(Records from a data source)
______________________________

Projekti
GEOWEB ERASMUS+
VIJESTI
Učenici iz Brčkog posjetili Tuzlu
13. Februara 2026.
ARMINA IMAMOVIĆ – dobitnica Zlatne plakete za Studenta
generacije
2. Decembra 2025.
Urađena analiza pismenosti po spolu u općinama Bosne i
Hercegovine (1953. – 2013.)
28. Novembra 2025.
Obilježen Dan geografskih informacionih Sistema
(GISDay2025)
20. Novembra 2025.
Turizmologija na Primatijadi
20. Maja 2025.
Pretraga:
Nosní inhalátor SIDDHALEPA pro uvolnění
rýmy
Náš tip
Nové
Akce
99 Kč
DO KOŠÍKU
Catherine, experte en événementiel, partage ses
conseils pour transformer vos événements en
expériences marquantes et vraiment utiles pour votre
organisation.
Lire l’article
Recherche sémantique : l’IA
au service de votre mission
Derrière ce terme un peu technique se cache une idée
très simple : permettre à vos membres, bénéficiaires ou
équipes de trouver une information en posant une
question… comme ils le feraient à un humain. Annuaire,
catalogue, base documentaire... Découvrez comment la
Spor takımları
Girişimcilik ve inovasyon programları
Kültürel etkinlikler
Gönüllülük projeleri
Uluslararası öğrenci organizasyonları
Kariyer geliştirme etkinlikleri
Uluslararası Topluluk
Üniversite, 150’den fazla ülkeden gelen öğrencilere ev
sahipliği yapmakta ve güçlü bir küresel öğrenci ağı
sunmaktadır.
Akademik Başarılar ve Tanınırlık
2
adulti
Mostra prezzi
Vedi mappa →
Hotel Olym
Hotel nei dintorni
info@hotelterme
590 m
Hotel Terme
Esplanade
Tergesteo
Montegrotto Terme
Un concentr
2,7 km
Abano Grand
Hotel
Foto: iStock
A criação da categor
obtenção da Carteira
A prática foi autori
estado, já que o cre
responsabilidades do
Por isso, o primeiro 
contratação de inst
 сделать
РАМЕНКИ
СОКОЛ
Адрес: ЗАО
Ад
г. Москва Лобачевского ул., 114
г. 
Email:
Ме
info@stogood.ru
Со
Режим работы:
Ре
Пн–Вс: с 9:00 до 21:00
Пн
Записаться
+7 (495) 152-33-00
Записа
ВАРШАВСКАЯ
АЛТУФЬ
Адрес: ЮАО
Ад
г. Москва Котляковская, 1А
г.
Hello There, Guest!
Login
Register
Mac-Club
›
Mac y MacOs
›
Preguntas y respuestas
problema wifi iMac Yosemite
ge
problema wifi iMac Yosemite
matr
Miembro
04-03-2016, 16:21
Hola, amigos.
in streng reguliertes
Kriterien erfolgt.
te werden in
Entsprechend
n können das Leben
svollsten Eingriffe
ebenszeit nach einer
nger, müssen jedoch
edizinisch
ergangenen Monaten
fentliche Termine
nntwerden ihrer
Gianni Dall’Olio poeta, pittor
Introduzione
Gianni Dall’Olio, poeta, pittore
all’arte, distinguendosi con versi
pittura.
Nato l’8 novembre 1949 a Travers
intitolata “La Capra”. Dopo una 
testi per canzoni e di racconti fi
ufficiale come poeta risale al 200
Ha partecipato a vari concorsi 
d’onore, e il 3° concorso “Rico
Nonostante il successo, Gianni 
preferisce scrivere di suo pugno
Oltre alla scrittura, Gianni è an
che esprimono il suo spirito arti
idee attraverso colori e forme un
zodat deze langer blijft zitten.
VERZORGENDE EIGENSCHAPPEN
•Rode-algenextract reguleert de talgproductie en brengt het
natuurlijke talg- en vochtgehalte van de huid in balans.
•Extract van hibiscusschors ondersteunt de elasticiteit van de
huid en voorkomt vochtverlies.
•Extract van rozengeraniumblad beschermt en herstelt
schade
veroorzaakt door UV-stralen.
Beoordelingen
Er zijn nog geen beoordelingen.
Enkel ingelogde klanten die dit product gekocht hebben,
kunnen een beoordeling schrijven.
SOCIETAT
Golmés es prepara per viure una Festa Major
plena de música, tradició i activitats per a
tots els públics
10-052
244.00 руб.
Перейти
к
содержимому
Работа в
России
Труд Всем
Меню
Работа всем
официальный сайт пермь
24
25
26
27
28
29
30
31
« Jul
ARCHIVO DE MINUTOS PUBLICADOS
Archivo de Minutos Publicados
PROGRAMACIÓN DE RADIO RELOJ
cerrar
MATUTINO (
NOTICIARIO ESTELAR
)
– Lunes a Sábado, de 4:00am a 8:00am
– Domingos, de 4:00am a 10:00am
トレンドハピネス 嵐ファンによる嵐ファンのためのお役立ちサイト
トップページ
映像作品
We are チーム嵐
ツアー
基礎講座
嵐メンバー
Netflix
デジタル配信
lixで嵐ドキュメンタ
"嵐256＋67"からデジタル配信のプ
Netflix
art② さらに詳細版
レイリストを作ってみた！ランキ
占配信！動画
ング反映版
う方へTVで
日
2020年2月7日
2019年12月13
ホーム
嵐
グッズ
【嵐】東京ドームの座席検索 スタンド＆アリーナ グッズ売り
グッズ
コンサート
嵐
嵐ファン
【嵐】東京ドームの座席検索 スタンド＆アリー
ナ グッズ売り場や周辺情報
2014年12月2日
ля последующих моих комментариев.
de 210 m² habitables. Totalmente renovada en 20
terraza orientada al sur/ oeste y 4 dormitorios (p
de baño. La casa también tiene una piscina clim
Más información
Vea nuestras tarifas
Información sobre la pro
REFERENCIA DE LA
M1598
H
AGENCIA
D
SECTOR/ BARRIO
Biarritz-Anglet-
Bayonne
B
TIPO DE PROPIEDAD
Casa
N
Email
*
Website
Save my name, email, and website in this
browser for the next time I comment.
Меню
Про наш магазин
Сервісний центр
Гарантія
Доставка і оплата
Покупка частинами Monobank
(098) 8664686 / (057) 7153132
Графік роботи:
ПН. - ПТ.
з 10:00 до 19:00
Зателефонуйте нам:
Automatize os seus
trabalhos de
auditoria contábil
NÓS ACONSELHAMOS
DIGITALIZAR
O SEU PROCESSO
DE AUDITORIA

______________________________

(Aim of the task) Filter the entries and copy out every line with the word "poeta".

(Exercise answer)
Gianni Dall’Olio poeta, pittor
Gianni Dall’Olio, poeta, pittore
ufficiale come poeta risale al 200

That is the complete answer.